The previously required steps can be used to compute this coefficient. It computation requires the raw fitted covariance model on the sample values.
anam_coeff_points = anam.hermite_coefficients(500)
r, anam_coeff_blocks = glm.change_of_support(anam_coeff_points, cov_model, pattern_smu)
print("Change of support coefficient:", r)
Change of support coefficient: 0.7777777777777778
Support effect can be understood and visualized by plotting the punctual and the block distribution of the samples.
plt.figure(figsize=(20, 5))
plt.subplot(1,2,1)
plt.hist(values_u,bins=20,label='Punctual')

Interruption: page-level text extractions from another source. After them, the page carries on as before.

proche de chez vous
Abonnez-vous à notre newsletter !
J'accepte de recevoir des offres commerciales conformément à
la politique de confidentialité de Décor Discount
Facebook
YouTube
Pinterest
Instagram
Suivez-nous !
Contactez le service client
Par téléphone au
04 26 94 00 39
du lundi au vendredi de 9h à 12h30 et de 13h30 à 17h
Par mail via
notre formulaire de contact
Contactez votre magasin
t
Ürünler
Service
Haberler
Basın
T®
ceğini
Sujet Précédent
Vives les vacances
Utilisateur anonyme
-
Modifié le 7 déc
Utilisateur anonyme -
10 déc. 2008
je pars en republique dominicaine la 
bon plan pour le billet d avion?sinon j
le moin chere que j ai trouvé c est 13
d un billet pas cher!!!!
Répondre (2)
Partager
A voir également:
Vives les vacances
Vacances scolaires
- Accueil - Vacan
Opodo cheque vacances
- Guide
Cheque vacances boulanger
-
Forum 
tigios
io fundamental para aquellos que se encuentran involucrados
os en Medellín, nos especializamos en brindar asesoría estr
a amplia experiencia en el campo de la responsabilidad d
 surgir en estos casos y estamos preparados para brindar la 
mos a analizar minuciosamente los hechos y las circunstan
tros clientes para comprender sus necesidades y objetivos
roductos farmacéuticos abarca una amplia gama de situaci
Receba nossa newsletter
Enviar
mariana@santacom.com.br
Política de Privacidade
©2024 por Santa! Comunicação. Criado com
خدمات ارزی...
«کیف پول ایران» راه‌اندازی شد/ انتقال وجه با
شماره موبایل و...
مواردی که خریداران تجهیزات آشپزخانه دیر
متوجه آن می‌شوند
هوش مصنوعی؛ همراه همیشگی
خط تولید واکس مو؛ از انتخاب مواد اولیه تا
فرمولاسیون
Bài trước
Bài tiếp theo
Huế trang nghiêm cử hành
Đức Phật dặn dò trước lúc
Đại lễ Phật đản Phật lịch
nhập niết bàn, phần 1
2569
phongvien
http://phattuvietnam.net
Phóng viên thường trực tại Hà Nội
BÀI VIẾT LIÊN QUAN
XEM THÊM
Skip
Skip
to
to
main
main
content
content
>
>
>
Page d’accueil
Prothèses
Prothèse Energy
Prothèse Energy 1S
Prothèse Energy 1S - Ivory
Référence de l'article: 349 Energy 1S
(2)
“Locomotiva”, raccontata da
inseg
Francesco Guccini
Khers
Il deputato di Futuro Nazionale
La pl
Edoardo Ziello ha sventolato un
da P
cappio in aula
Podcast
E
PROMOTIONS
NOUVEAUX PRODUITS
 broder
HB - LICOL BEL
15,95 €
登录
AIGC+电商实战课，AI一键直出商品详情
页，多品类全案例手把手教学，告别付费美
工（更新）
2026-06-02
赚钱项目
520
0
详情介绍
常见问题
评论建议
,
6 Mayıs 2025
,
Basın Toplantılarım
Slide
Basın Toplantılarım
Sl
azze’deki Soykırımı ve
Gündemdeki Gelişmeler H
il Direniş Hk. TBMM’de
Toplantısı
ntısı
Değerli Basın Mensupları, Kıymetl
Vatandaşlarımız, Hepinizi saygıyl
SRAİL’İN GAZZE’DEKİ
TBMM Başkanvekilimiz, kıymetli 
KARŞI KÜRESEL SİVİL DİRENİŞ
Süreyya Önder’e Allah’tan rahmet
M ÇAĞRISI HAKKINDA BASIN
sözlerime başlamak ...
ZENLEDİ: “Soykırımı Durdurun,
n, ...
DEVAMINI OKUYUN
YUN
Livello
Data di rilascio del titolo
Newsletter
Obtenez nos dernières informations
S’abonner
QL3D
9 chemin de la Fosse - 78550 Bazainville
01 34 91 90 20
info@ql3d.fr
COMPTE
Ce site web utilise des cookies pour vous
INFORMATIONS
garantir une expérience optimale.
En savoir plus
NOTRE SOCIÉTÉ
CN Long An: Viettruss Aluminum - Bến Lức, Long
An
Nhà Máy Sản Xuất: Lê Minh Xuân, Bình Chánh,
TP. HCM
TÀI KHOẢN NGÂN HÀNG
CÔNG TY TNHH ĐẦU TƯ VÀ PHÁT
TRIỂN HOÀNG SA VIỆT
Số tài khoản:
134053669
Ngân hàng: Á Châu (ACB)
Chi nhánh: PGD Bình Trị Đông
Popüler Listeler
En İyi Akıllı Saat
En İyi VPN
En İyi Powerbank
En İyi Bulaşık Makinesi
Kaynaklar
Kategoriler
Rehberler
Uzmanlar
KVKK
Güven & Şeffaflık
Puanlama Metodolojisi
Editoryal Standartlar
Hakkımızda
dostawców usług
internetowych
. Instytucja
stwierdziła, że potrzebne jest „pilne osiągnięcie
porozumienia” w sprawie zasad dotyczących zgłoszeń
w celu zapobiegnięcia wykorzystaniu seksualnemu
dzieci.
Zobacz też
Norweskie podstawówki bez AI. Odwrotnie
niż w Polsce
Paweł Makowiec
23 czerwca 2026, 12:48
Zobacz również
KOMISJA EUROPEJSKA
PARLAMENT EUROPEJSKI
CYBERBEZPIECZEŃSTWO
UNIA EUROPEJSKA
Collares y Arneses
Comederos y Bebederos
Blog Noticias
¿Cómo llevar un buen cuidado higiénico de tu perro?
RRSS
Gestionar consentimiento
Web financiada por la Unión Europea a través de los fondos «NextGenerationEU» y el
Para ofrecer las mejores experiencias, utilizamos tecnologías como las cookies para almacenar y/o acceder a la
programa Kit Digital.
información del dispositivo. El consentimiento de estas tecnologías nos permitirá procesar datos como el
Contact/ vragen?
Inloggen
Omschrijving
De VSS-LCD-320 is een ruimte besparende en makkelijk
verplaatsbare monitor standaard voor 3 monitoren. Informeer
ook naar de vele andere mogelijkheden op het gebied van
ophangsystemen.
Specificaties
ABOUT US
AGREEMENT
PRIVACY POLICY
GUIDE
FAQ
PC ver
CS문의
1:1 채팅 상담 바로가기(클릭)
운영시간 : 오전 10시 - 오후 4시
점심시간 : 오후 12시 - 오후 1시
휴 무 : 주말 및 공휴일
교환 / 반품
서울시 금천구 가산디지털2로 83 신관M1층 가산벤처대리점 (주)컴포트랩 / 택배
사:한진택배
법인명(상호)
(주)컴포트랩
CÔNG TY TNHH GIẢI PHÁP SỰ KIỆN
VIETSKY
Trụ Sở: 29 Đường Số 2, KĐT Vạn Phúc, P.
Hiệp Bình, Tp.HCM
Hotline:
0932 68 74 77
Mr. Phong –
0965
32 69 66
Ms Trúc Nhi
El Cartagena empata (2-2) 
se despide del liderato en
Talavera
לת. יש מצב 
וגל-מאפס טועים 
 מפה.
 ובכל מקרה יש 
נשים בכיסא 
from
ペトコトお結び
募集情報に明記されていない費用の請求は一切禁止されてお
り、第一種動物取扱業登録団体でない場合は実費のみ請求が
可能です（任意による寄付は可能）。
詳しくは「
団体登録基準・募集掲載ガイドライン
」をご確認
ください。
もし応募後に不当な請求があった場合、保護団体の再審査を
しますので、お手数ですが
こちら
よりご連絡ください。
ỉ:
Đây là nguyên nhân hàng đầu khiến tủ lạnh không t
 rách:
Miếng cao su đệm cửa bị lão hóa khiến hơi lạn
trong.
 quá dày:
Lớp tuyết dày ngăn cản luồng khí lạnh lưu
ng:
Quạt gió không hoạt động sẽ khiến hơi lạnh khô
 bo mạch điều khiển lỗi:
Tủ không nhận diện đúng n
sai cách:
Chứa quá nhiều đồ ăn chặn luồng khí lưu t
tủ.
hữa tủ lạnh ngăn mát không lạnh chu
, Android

plt.xlabel('Concentration (ppm)')
plt.ylabel('Frequency')
plt.legend();
plt.subplot(1,2,2)
plt.hist(glm.evaluate_hermite_expansion(anam.gauss_scores, anam_coeff_blocks),bins=20,label='Block')
plt.xlabel('Concentration (ppm)')
plt.ylabel('Frequency')
plt.legend();
<matplotlib.legend.Legend at 0x7f4838544dc0>
The following code snippet compute the change of support coefficient for several block size between 1 m (almost punctual) and 50 m.
discr = np.arange(start=1, stop=50, step=1)
rl = []
for i,v in enumerate(discr):
target_grid_i = glm.create_grid_2d(origin=[0, 0], n_dim=[26,30], cell_size=[v, v], angle=[0.0, 0.0, 0.0])
pattern_i = glm.GridPatternGenerator(target_grid_i, [5, 5])
r, ablock = glm.change_of_support(anam_coeff_points, cov_model, pattern_i)
rl.append(r)
size = range(1,50,1)
fig, ax = plt.subplots()
ax.scatter(size, rl, color ='b')
ax.set_title("Effect of cell size on change of support coefficient")
plt.xlabel('Cell size in meters')
plt.ylabel('Change of support coefficient')
plt.show()
Change of support coefficient decreases as the cell size of the grid increases.
Estimation¶
Estimation is ultimately the cornerstone purpose of change of support. Practically, an operator will be interested into knowing the metal estimation in a block, depending on an fixed cutoff value. Uniform conditioning ow comes handy for that purpose, as it is a nonlinear estimation technique that estimates the conditional distribution of metal and tonnage above cutoff within a mining panel.
Block anamorphosis is needed prior estimating and can be computed seamlessly by combining the Hermite coefficients seen previously with the change of support coefficient.
cut_offs = np.linspace(np.min(values_u), np.max(values_u), 100)
a = np.array([glm.ore_metal(zcut, anam_coeff_points) for zcut in cut_offs])
b = np.array([glm.ore_metal(zcut, anam_coeff_blocks) for zcut in cut_offs])
plt.figure(figsize=(20, 5))
plt.subplot(1,2,1)
plt.plot(cut_offs, a[:, 0], color='r', label="Punctual Proportion")
plt.plot(cut_offs, b[:, 0], color='b', label="Block Proportion")
plt.legend(loc='best')
plt.xlabel("Cut Off")
plt.ylabel("Ore Proportion")
plt.subplot(1,2,2)
plt.plot(cut_offs, a[:, 1], color='r', label="Punctual Metal")
plt.plot(cut_offs, b[:, 1], color='b', label="Block Metal")
plt.legend(loc='best')
plt.xlabel("Cut Off")
plt.ylabel("Metal content")
plt.show()
Left plot shows proportion of samples higher than a defined cut-off grade.
Right plot shows recoverable metal content for a defined cut-off grade. Support effect clearly shows that estimating on point samples leads to over estimation of the deposit.
For instance, for a cut-off of 800 ppm, punctual estimation leads to a metal content of 120 g per volume unit whereas block estimation leads to a metal content of 75 g per volume unit.